Giovanni Pico della Mirandola, Jean Pic de la Mirandole, le phénix des talents du Quattrocento, naquit en 1463 près de Modène.
D'une intelligence vive, doté d'une mémoire exceptionnelle, il maîtrisait parfaitement le latin classique, le grec, l'hébreu et l'arabe.
Il étudia le droit canonique à Bologne, la philosophie à Ferrare puis à Padoue. En 1485 il se rendra à l'Université de Paris où il restera deux ans.
En 1485, il se lança dans un projet colossal, la rédaction d'une somme humaniste, les Neuf cents thèses philosophiques, théologiques et cabalistiques, avec l'idée de les défendre au cours d'un débat public, une disputatio, en présence du Pape, devant les plus grands philosophes et savants d'Italie.
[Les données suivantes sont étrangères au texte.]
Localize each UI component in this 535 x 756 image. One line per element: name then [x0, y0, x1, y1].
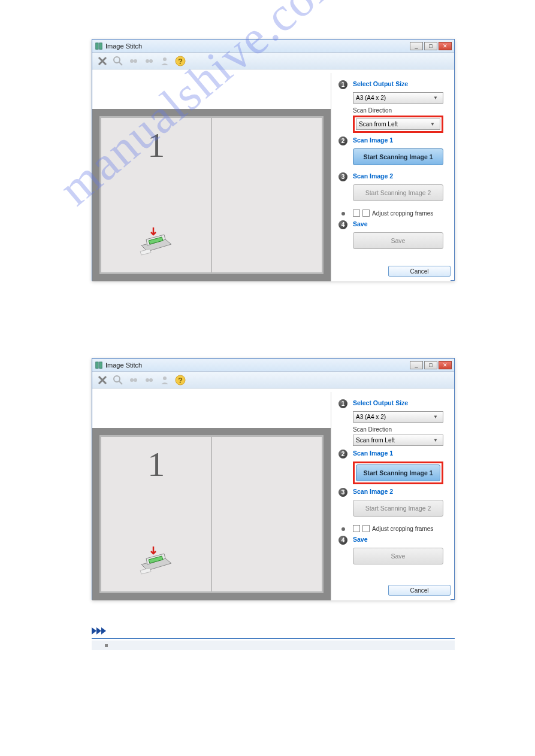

Le Pape Innocent VIII, après enquête de l'Inquisition, déclara treize des neuf cents thèses hérétiques et interdit le débat.
Pic de la Mirandole avait rédigé une introduction à ses Neuf cents thèses philosophiques, théologiques et cabalistiques, un texte majeur, l'Oratio de hominis dignitate — de la dignité de l'homme.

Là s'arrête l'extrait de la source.